To do that, Lennox will include heavy numbers from "Songs of Mass Destruction." She thinks singing them - including the suicidal blues-rock stomp "Love Is Blind" - helps purge the pain.
"Everyone feels that way from time to time," the 52-year-old singer said of suicide. "It's not that I live there permanently. But I touch on it, that feeling of absolute pointlessness.
"When a person sings the blues, it serves a purpose like a kind of exorcism. Through the purging or expression of this darkness comes a whole other kind of heightened, transcendent sense."
Lennox points out that on "Mass Destruction" there is light that balances the darkness. It comes in the music, which ranges from ballads (the Elton John-like "Smithereens") to driving rockers ("Ghost in My Machine") to soulful dance-floor workouts ("Coloured Bedspread," which evokes the Eurythmics). The dark beauty of the sounds, she said, provides `moments of shining and glowing and light - or hopefulness."
The album's centerpiece is an uplifting anthem called "Sing," inspired by Lennox's many trips to South Africa, where she witnessed the AIDS pandemic firsthand. She can recite statistics off the top of her head: One in three pregnant women there is thought to be HIV positive. If the woman doesn't get treatment, she will die, and the child could easily die by its fifth birthday.

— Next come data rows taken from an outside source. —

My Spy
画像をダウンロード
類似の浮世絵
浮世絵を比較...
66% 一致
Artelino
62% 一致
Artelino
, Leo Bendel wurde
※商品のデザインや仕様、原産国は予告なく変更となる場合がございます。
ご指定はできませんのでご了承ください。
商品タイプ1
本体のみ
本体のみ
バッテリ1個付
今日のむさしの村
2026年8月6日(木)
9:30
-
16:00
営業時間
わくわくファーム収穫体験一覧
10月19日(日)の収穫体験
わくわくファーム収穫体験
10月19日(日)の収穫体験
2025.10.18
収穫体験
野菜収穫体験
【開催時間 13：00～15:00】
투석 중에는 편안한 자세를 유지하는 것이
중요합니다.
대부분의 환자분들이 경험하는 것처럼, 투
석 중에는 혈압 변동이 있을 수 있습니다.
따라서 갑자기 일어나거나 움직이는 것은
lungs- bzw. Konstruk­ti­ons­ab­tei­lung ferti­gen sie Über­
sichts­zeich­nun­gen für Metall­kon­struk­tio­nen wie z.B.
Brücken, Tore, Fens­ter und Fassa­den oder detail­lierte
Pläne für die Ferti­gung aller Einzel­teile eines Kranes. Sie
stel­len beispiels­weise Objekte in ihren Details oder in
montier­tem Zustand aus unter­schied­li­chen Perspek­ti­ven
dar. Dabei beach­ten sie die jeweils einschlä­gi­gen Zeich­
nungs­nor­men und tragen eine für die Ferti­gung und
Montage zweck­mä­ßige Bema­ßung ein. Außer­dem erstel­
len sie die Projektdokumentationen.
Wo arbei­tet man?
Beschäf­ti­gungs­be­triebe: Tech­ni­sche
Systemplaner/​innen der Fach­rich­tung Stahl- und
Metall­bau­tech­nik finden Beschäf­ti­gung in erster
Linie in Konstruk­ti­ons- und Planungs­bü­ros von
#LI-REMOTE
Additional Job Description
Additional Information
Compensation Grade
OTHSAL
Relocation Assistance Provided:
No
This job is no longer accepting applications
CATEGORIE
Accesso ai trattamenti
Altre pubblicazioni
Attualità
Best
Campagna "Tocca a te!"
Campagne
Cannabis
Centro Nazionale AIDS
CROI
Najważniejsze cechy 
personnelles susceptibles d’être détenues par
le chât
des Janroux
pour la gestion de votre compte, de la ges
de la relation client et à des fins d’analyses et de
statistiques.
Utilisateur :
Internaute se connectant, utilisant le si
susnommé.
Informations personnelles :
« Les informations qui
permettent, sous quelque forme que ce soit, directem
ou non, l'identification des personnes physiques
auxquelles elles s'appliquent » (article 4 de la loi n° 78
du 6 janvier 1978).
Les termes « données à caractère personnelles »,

To spread the message, she wrote "Sing," and invited 23 female stars to sing on it - Joss Stone, Faith Hill, k.d. lang, Pink, Gladys Knight, Shakira, Fergie, Bonnie Raitt, Celine Dion, Beth Orton, among others.
"I wrote them all a letter with a mission statement and, `Could you please sing on the chorus and do some ad libs, whatever you feel comfortable," said Lennox, who worked for the first time with producer Glen Ballard, best known for his work with Alanis Morissette. "Then I got Madonna singing the second verse on the song. I thought, This is fabulous. I can put this on everybody's website and inform people and move them and hopefully get them involved in the issue."
The daughter of trade-union socialists in Scotland, Lennox is encouraging her two teen daughters to get socially involved in such organizations as Greenpeace and Amnesty International.
Although she said she's motivated by her "sense of outrage at the injustice of things," Lennox doesn't always sound like Bono's activist sister. Throw her a softball question and she steps down from her soapbox.
How did it feel when VH1, in ranking the "100 Greatest Women in Rock," called her `the greatest living white soul singer'?
"That's a great compliment. Definitely. How lovely," she said with a cheerful Scottish burr. "I'm very privileged that someone even thinks that I'm any good."